» **TASK**
Every record below must be returned word for word, with the pictures left out.

» **DATA RECORDS**
Content starts

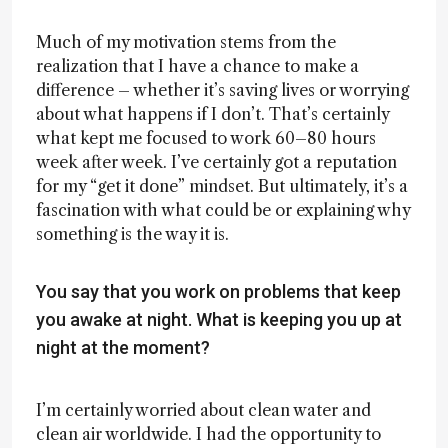
Much of my motivation stems from the
realization that I have a chance to make a
difference – whether it’s saving lives or worrying
about what happens if I don’t. That’s certainly
what kept me focused to work 60–80 hours
week after week. I’ve certainly got a reputation
for my “get it done” mindset. But ultimately, it’s a
fascination with what could be or explaining why
something is the way it is.
You say that you work on problems that keep
you awake at night. What is keeping you up at
night at the moment?
I’m certainly worried about clean water and
clean air worldwide. I had the opportunity to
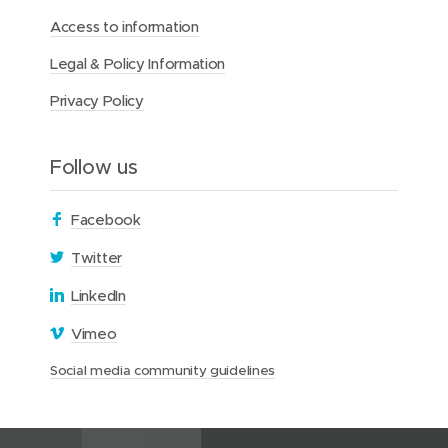
Access to information
Legal & Policy Information
Privacy Policy
Follow us
(
Facebook
o
(
Twitter
p
o
(
LinkedIn
e
p
o
n
(
Vimeo
e
p
s
o
n
(
Social media community guidelines
e
i
p
s
o
n
n
e
i
p
s
n
n
e
n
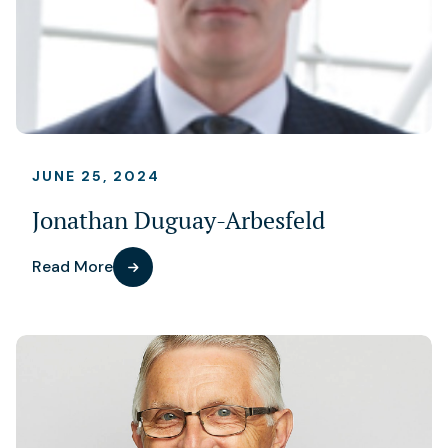
JUNE 25, 2024
Jonathan Duguay-Arbesfeld
Read More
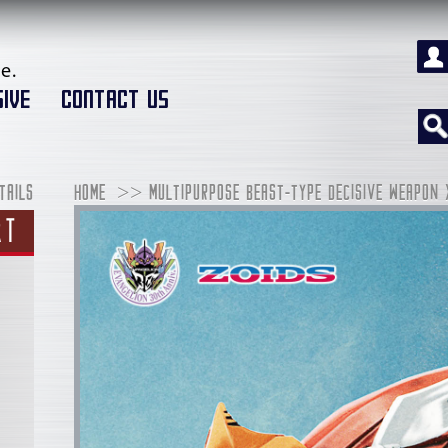
e.
IVE
CONTACT US
TAILS
HOME
MULTIPURPOSE BEAST-TYPE DECISIVE WEAPON 
RT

Content ends

» **TASK OUTPUT**
Much of my motivation stems from the
realization that I have a chance to make a
difference – whether it’s saving lives or worrying
about what happens if I don’t. That’s certainly
what kept me focused to work 60–80 hours
week after week. I’ve certainly got a reputation
for my “get it done” mindset. But ultimately, it’s a
fascination with what could be or explaining why
something is the way it is.
You say that you work on problems that keep
you awake at night. What is keeping you up at
night at the moment?
I’m certainly worried about clean water and
clean air worldwide. I had the opportunity to
Access to information
Legal & Policy Information
Privacy Policy
Follow us
(
Facebook
o
(
Twitter
p
o
(
LinkedIn
e
p
o
n
(
Vimeo
e
p
s
o
n
(
Social media community guidelines
e
i
p
s
o
n
n
e
i
p
s
n
n
e
n
JUNE 25, 2024
Jonathan Duguay-Arbesfeld
Read More
e.
IVE
CONTACT US
TAILS
HOME
MULTIPURPOSE BEAST-TYPE DECISIVE WEAPON 
RT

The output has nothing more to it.